Software engineers aren't nuclear physicists or machinists. I'm not sure how you want to use them to build nuclear reactors.

adrianN · on Dec 3, 2023

People become software engineers instead of choosing a different profession because there is so much money in ads.

fragmede · on Dec 3, 2023

And lawyers only choose that profession to ambulance chase, and doctors only choose that profession to do boob jobs. People get into software development for more than just money, y'know?

phyrex · on Dec 3, 2023

It’s a very reductive take. Meta is helping a lot of people get and keep in touch for free (like my family is all over the place and we use WhatsApp extensively to communicate). There’s clearly a demand for this, and doing it for the price of a couple of ads doesn’t seem sad to me

travoc · on Dec 3, 2023

Did Meta create WhatsApp? Or did they just buy it to sell ads and track its users?

ChatGTP · on Dec 3, 2023

No, the users are the products. It’s not free.

phyrex · on Dec 3, 2023

You’re not paying them out of your own pocket. I’ll happily use a better word for that if you have one.

kyboren · on Dec 3, 2023

Ass, gas, or grass; nobody rides for free. In this case you're paying with your ass. You're turning tricks for Zuck.

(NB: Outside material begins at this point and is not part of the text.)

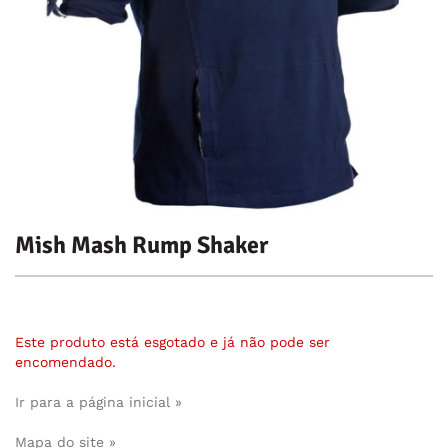
Mish Mash Rump Shaker
Este produto está esgotado e já não pode ser
encomendado.
Ir para a página inicial »
Mapa do site »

Meta pimps your mind out to anybody who wants to take a crack at you, to manipulate your political views or extract money out of you. In return, they give you purses and pay for you to get your nails did.

ChatGTP · on Dec 3, 2023

It’s not free.

sweettea · on Dec 3, 2023

Ads act as a recommendation engine, helping people find solutions to their problems sometimes before they ever realize there is a solution.

yjftsjthsd-h · on Dec 3, 2023

Ads are intended to convince people to spend money. In a perfect world that might mean actually being useful solutions, but I have zero faith that that's even a passing concern in reality.

saagarjha · on Dec 3, 2023

Yeah and casinos offer people some good clean fun. Definitely no incentives here to ”suggest” things people they don’t need or benefit from having, right?

pinkgolem · on Dec 3, 2023

i dont know what ads you are getting, but most of it is ether trash dropshipping products, gambling products(often bad mobile games) or other worthless stuff.

there are some plattforms with relative "high" quality ads, but facebook is not one of them.

ChatGTP · on Dec 3, 2023

lol common now. It’s to make Facebook a bunch of money. Not for tell the future.

I use facebooks products and it’s never helped me or anyone I know in the way you describe.